Smoke machines burst on either side of the goal, as Maryland players mobbed Amar Sedjic, their team captain. His penalty kick had just served as the lone 1-0 score in the 2018 NCAA National Championship match — the team's fourth title in program history.
Maryland is still the latest Big Ten team to hoist the College Cup, spoiling Indiana's chances with a victory in that year's Final Four. Historically, Indiana doubles Maryland's national trophy count, yet since 2012, hasn't claimed another College Cup.

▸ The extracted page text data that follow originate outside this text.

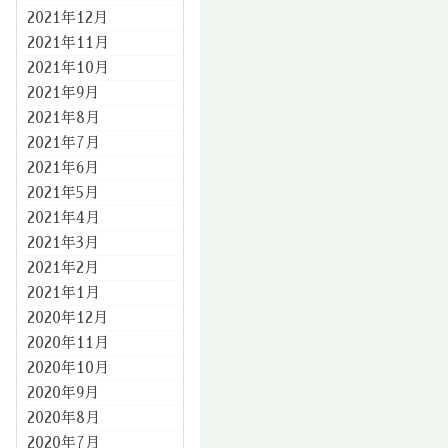
2021年12月
2021年11月
2021年10月
2021年9月
2021年8月
2021年7月
2021年6月
2021年5月
2021年4月
2021年3月
2021年2月
2021年1月
2020年12月
2020年11月
2020年10月
2020年9月
2020年8月
2020年7月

One explanation for Maryland's recent title may be its elevated recruiting spending. The financial reports that universities must submit to the NCAA — obtained via a series of public records requests — reveal that from 2015-2019, Indiana lagged behind its rival in recruiting expenses.

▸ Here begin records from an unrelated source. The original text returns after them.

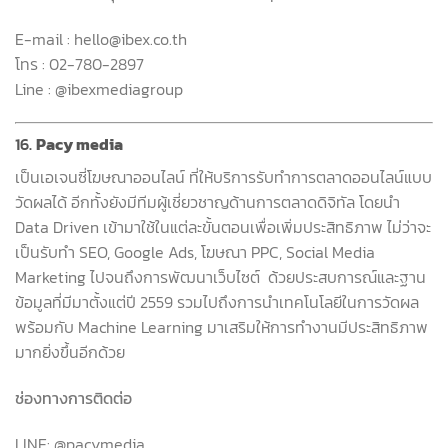
E-mail : hello@ibex.co.th
โทร
: 02-780-2897
Line : @ibexmediagroup
16.
Pacy media
เป็นเอเจนซี่โฆษณาออนไลน์ ที่ให้บริการรับทำการตลาดออนไลน์แบบ
วัดผลได้ อีกทั้งยังมีทีมผู้เชี่ยวชาญด้านการตลาดดิจิทัล โดยนำ
Data Driven
เข้ามาใช้ในแต่ละขั้นตอนเพื่อเพิ่มประสิทธิภาพ ไม่ว่าจะ
เป็นรับทำ
SEO, Google Ads,
โฆษณา
PPC, Social Media
Marketing
ไปจนถึงการพัฒนาเว็บไซต์
ด้วยประสบการณ์และฐาน
ข้อมูลที่มีมาตั้งแต่ปี
2559
รวมไปถึงการนำเทคโนโลยีในการวัดผล
พร้อมกับ
Machine Learning
มาเสริมให้การทำงานมีประสิทธิภาพ
มากยิ่งขึ้นอีกด้วย
ช่องทางการติดต่อ
LINE: @pacymedia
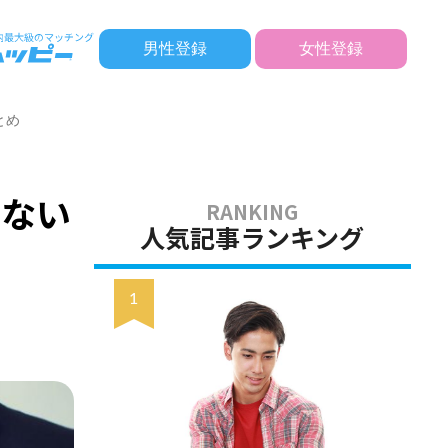
男性登録
女性登録
とめ
・ない
人気記事ランキング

During those five years, Maryland expended $213,401 on men's soccer recruiting — quite an advantage compared to Indiana's expenses of $156,126. The gap in recruiting costs becomes even starker when you compare the totals to each University's broader athletic budgets.

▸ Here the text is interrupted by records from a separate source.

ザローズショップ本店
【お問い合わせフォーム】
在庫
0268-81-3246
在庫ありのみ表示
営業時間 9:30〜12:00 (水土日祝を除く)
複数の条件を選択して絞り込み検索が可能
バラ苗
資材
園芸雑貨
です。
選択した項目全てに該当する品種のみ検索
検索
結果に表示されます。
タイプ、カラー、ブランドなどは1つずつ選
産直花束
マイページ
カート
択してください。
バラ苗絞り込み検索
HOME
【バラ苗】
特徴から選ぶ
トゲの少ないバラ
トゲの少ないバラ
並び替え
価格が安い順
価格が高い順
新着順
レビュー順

Maryland's men's soccer recruiting expenses of $213,401, amounted to 3.45% of the school's $6,188,123 recruiting expenditures across all collegiate sports. Indiana only directed $156,126 toward the same sport, 1.61% of its $9,672,654 recruiting costs across all collegiate sports.
While Indiana consistently possesses more money to spend than Maryland does, Indiana's athletic department has never spent as lavishly on men's soccer. Perhaps, as a result, Maryland averaged higher recruiting class rankings than Indiana within College Soccer News and Top Drawer Soccer — two leading sources for national soccer recruiting rankings.
Sejdic, the Most Outstanding Offensive Player of the 2018 College Cup, was a member of Maryland's No. 1 recruiting class back in 2015, according to College Soccer News. So was senior Sebastian Elney, who tallied the game-winning goal over Kentucky to advance to the Final Four.
On the other side of the bracket, Indiana senior Austin Panchot scored the game-winning goal to advance the Hoosiers to the Final Four. The assist came from fellow senior Andrew Gutman, that year's MAC Hermann Trophy winner, an award handed to the nation's best collegiate soccer player.
In 2015, when Sejdic and Gutman were freshmen, Maryland spent $30,663 on men's soccer recruiting, 3.51% of its $873,820 recruiting expenditures across all collegiate sports. Indiana closely spent $27,366, yet that was only 1.56% of its more than double $1,754,750 recruiting expenses. Indiana claimed the No. 17 recruiting class, according to College Soccer News.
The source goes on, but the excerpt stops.